For all the entirely necessary discussions, workshops, break-out sessions, and debates it feels as though one subject will cast a shadow over the entirety of synod: that pastoral communication or, as it is now being referred to, ‘statement.’
The archbishops and bishops are right to acknowledge that trust has been broken and that hurt has been caused. I hope, and believe, that trust can, over time, be restored, and that hurts can be, to some extent, healed. In fact it is necessary that they are if the phrase ‘episcopally led and synodically governed’ is to have any future currency. When trust has been broken what is left? When trust has been broken what can it mean to be episcopally led; for trust is the greatest of intangible assets. Without trust there can be no longer-term sustainable and effective leadership; no real authentic polity.
The bigger problem with the original statement and subsequent apology, alongside as the failure to withdraw the offending (and offensive) ‘statement’ is not so much the breakdown of trust, for this is concerned with inter-church relationships, but the significant collateral damage to the mission of the church.
It is a sobering thought that the actions of the bishops has damaged, significantly damaged, the mission of the church. Put simply many on the pews, on the edges of church, and in our civic communities think that, through the office of her bishops, the church has lost the plot.
People, ordinary people, don’t in reality spend much time listening to the bishops, but not this time. The words and actions of the bishops has caused much conversation both inside and outside the walls of my church buildings. Nobody that I have spoken to has been in any way supportive or sympathetic; quite the reverse in fact. The mission of the church has been significantly damaged by her most ‘senior’ leaders.
Part of the reason for the breakdown in trust and the damage to the mission of the church may well be the way that the bishops exercise governance. The affairs of the College and the House of Bishops seems to be clothed in darkness, undue secrecy and a desire to act and speak in concert as some form of C of E Magisterium. This has led to a cacophony of noise rather than a symphony of sound. We also know that various members of the orchestra are being drowned out. The subtle notes, the nuanced voices, are simply not being heard such is the desire to pursue a misguided theology of collegiality.
Rowan Williams has recently written that ‘the bureaucratic urge to homogenize is one which Christians have every reason to resist.’ This must surely apply to ‘in house discussions’ in the church and within the College and House of Bishops, for homogenization can only, ultimately, lead to lowest common denominator decisions.
The misguided desire to present a theology of collegiality and homogeneity also poses a risk to the entirety of the governance system. If the bishops are determined to speak with one voice, and to vote in one direction, on substantive issues then the notion of synodical governance ceases to exist with the Church of England becoming both episcopally led and episcopally governed. Is this what we want? Homogeneity deriving from a shallow theology of collegiality is the last thing that a missionally minded church needs.
I am never quite sure I understand why meetings of the bishops are so secretive. Nor do I understand why sensitive issues relating to sexuality (or even just sex) and gender are categorised as ‘deemed business.’ Deemed business is normally listed at the end of an agenda, when fatigue has set in and members want to go home (some will have gone home!) Sensitive, missionally important issues, should surely never be categorised as ‘deemed business?’

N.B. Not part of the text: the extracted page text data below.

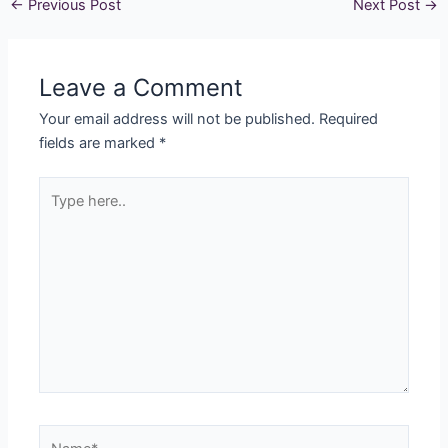
←
Previous Post
Next Post
→
Leave a Comment
Your email address will not be published.
Required
fields are marked
*
Type
here..
Name*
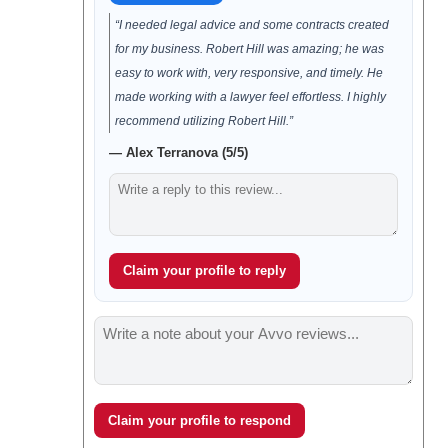
“I needed legal advice and some contracts created
for my business. Robert Hill was amazing; he was
easy to work with, very responsive, and timely. He
made working with a lawyer feel effortless. I highly
recommend utilizing Robert Hill.”
— Alex Terranova (5/5)
Claim your profile to reply
Claim your profile to respond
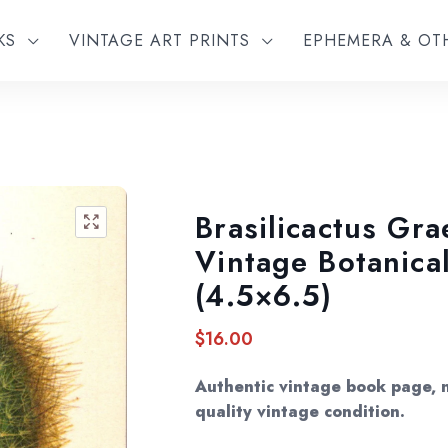
KS
VINTAGE ART PRINTS
EPHEMERA & O
Brasilicactus Gra
🔍
Vintage Botanical
(4.5×6.5)
$
16.00
Authentic vintage book page, n
quality vintage condition.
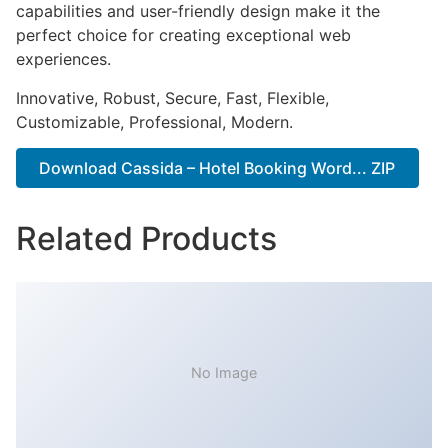
capabilities and user-friendly design make it the
perfect choice for creating exceptional web
experiences.
Innovative, Robust, Secure, Fast, Flexible,
Customizable, Professional, Modern.
Download Cassida – Hotel Booking Word... ZIP
Related Products
No Image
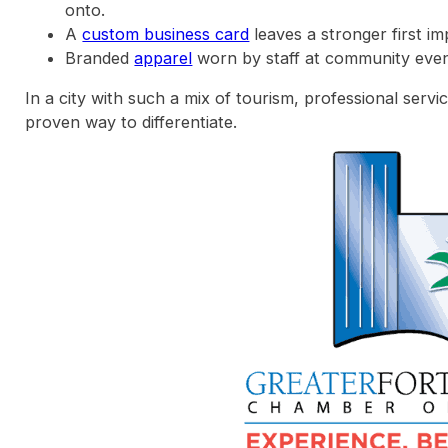
onto.
A
custom business card
leaves a stronger first im
Branded
apparel
worn by staff at community events
In a city with such a mix of tourism, professional servic
proven way to differentiate.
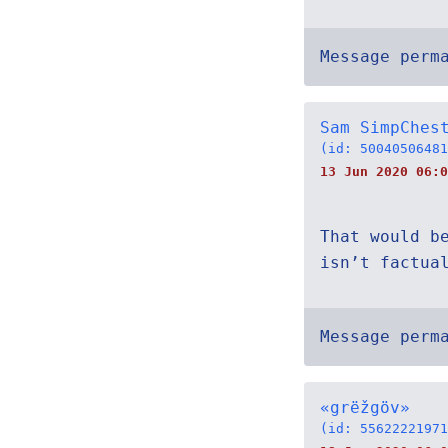
Message perm
Sam SimpChes
(id: 50040506481
13 Jun 2020 06:0
That would b
isn’t factua
Message perm
«grëžgöv»
(id: 55622221971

So where do we go from here? My hope that there is something good that can come out of the debacle of the last couple of weeks: a renewed commitment to engaging with the widest possible range of views and perspectives, the ending of the shroud of secrecy in all things bishopy (it really isn’t necessary) and a rejection of shallow theologies of (Episcopal) collegiality and homogeneity. The Church of England has tried such approaches and all they have led to is the erosion of trust, the diminution of mission and significant hurt and pain.
Let me finish with another quote from ++Rowan, one I wholeheartedly agree with:
‘Good governance and government is always about an engagement with the other, a developing relation that is neither static confrontation nor competition but an interaction producing some form of common language and vision that could not have been defined in advance of the encounter.’
If the Church of England is serious about leadership, mission, governance and the genuine possibility for a ‘radical new inclusion in the life of the church’ then it is imperative that our bishops take their governance responsibilities seriously. In fact it is the only way to restore trust and enhance mission.
Leadership, real and sustainable leadership, is forged not through strap lines, or the desire to control through the ‘careful’ management of an agenda, but through the sometimes painful, usually frustrating, but always deep and engaging processes of governance.